Extracted page text data

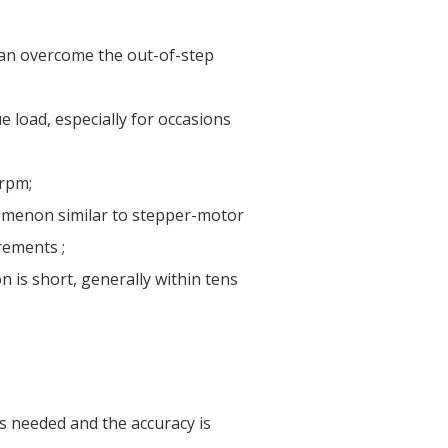
 can overcome the out-of-step
ue load, especially for occasions
 rpm;
nomenon similar to stepper-motor
rements ;
 is short, generally within tens
is needed and the accuracy is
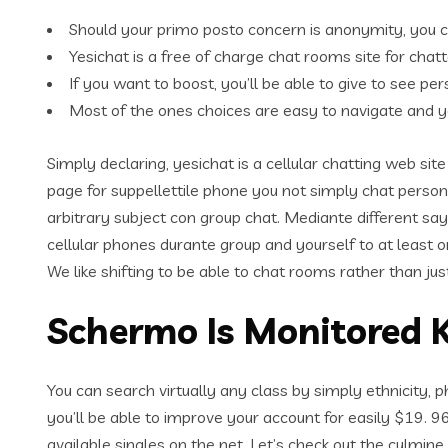
Should your primo posto concern is anonymity, you 
Yesichat is a free of charge chat rooms site for chatt
If you want to boost, you’ll be able to give to see 
Most of the ones choices are easy to navigate and y
Simply declaring, yesichat is a cellular chatting web s
page for suppellettile phone you not simply chat person
arbitrary subject con group chat. Mediante different sa
cellular phones durante group and yourself to at least o
We like shifting to be able to chat rooms rather than just
Schermo Is Monitored K
You can search virtually any class by simply ethnicity, p
you’ll be able to improve your account for easily $19. 9
available singles on the net. Let’s check out the culmin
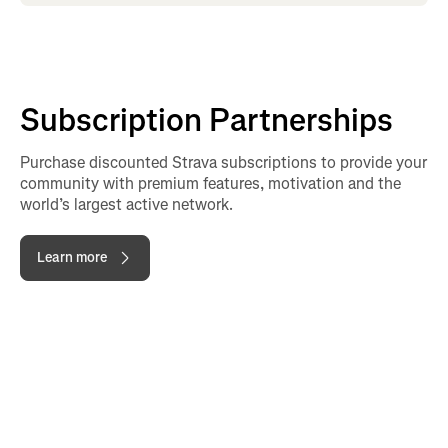
Subscription Partnerships
Purchase discounted Strava subscriptions to provide your
community with premium features, motivation and the
world’s largest active network.
Learn more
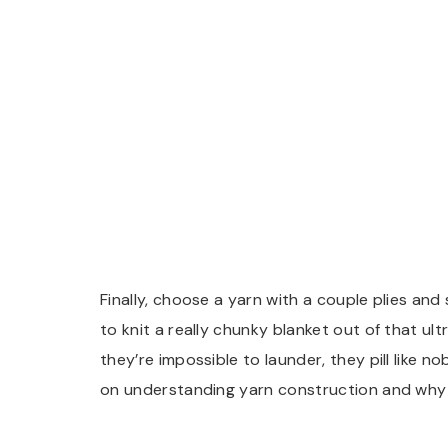
Finally, choose a yarn with a couple plies and
to knit a really chunky blanket out of that ultr
they’re impossible to launder, they pill like
on understanding yarn construction and why 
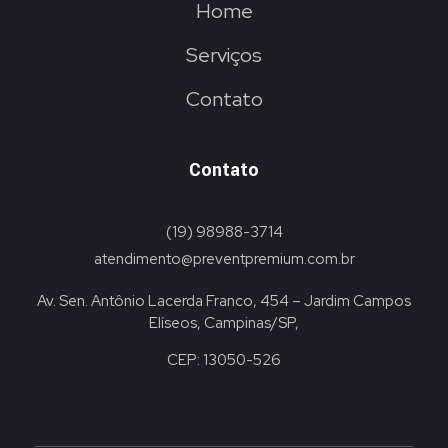
Home
Serviços
Contato
Contato
(19) 98988-3714
atendimento@preventpremium.com.br
Av. Sen. Antônio Lacerda Franco, 454 – Jardim Campos
Elíseos, Campinas/SP,
CEP: 13050-526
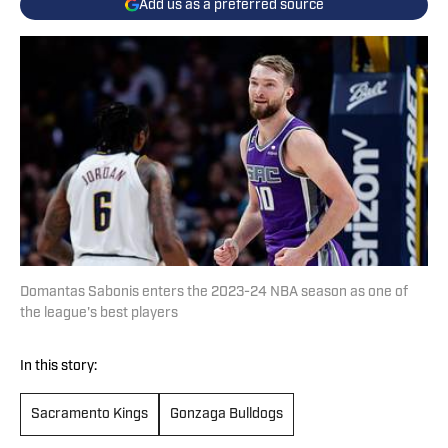
Add us as a preferred source
Domantas Sabonis enters the 2023-24 NBA season as one of
the league's best players
In this story:
Sacramento Kings
Gonzaga Bulldogs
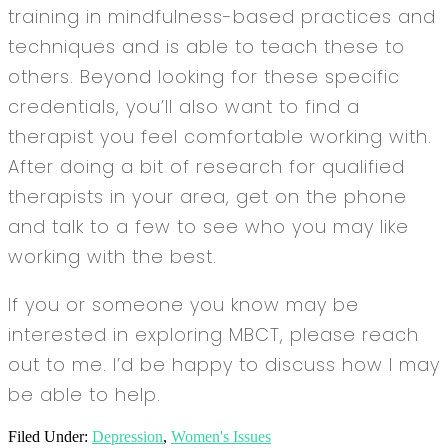
training in mindfulness-based practices and
techniques and is able to teach these to
others. Beyond looking for these specific
credentials, you’ll also want to find a
therapist you feel comfortable working with.
After doing a bit of research for qualified
therapists in your area, get on the phone
and talk to a few to see who you may like
working with the best.
If you or someone you know may be
interested in exploring MBCT, please reach
out to me. I’d be happy to discuss how I may
be able to help.
Filed Under:
Depression
,
Women's Issues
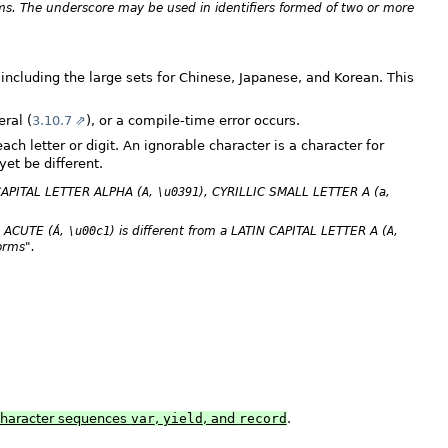
ems. The underscore may be used in identifiers formed of two or more
including the large sets for Chinese, Japanese, and Korean. This
eral (
3.10.7
), or a compile-time error occurs.
ch letter or digit. An ignorable character is a character for
et be different.
CAPITAL LETTER ALPHA (
A
,
\u0391
), CYRILLIC SMALL LETTER A (
a
,
A ACUTE (
Á
,
\u00c1
) is different from a LATIN CAPITAL LETTER A (
A
,
orms".
 character sequences
var
,
yield
, and
record
.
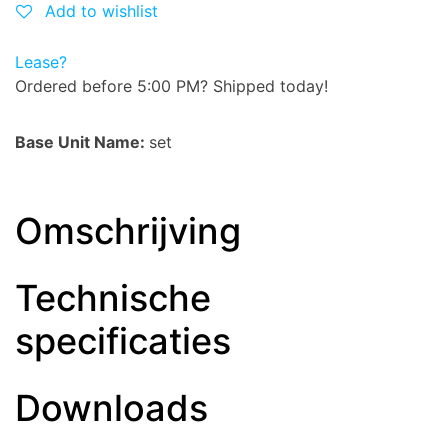
Add to wishlist
Lease?
Ordered before 5:00 PM? Shipped today!
Base Unit Name:
set
Omschrijving
Technische
specificaties
Downloads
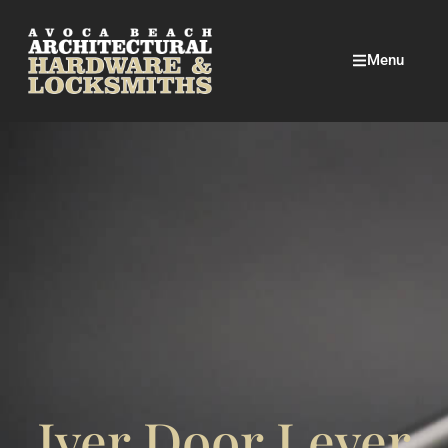
Menu
Iver Door Lever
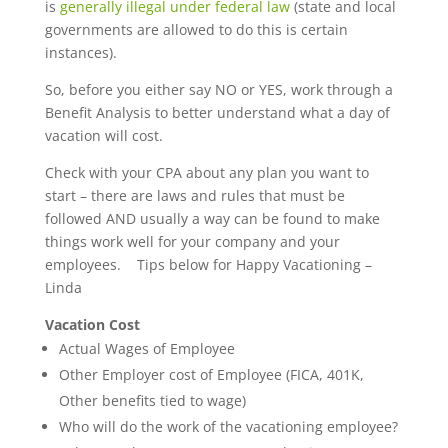
is
generally illegal under federal law
(state and local
governments are allowed to do this is certain
instances).
So, before you either say NO or YES, work through a
Benefit Analysis to better understand what a day of
vacation will cost.
Check with your CPA about any plan you want to
start – there are laws and rules that must be
followed AND usually a way can be found to make
things work well for your company and your
employees. Tips below for Happy Vacationing –
Linda
Vacation Cost
Actual Wages of Employee
Other Employer cost of Employee (FICA, 401K,
Other benefits tied to wage)
Who will do the work of the vacationing employee?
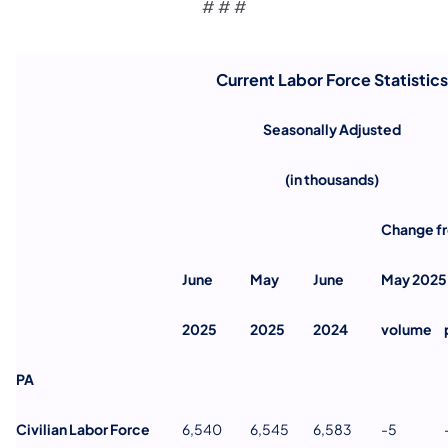
# # #
Current Labor Force Statistics
Seasonally Adjusted
(in thousands)
Change f
June
May
June
May 2025
2025
2025
2024
volume
PA
Civilian Labor Force
6,540
6,545
6,583
-5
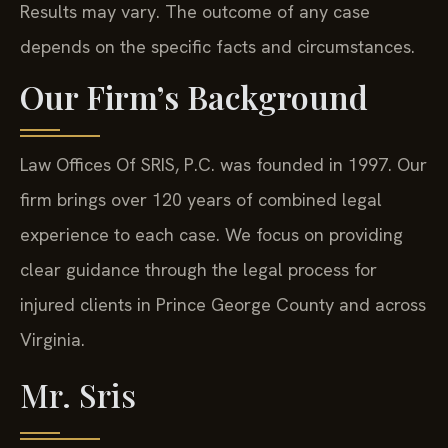
Results may vary. The outcome of any case
depends on the specific facts and circumstances.
Our Firm’s Background
Law Offices Of SRIS, P.C. was founded in 1997. Our
firm brings over 120 years of combined legal
experience to each case. We focus on providing
clear guidance through the legal process for
injured clients in Prince George County and across
Virginia.
Mr. Sris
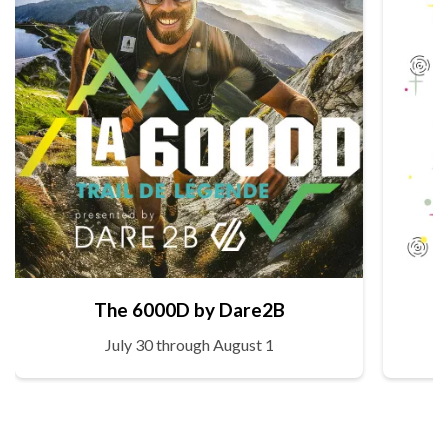
The 6000D by Dare2B
July 30 through August 1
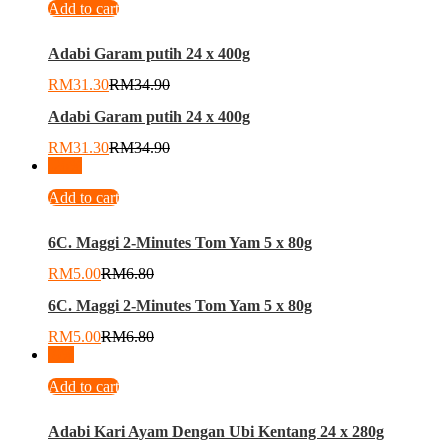
Add to cart
Adabi Garam putih 24 x 400g
RM
31.30
RM
34.90
Adabi Garam putih 24 x 400g
RM
31.30
RM
34.90
-
26
%
Add to cart
6C. Maggi 2-Minutes Tom Yam 5 x 80g
RM
5.00
RM
6.80
6C. Maggi 2-Minutes Tom Yam 5 x 80g
RM
5.00
RM
6.80
-
9
%
Add to cart
Adabi Kari Ayam Dengan Ubi Kentang 24 x 280g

■ About this exercise
Beginning with the first entry above, reproduce every line verbatim until the line with "arbitrary subject con", which is included too; omit pictures.

■ Answer area
 can overcome the out-of-step
ue load, especially for occasions
 rpm;
nomenon similar to stepper-motor
rements ;
 is short, generally within tens
is needed and the accuracy is
Should your primo posto concern is anonymity, you 
Yesichat is a free of charge chat rooms site for chatt
If you want to boost, you’ll be able to give to see 
Most of the ones choices are easy to navigate and y
Simply declaring, yesichat is a cellular chatting web s
page for suppellettile phone you not simply chat person
arbitrary subject con group chat. Mediante different sa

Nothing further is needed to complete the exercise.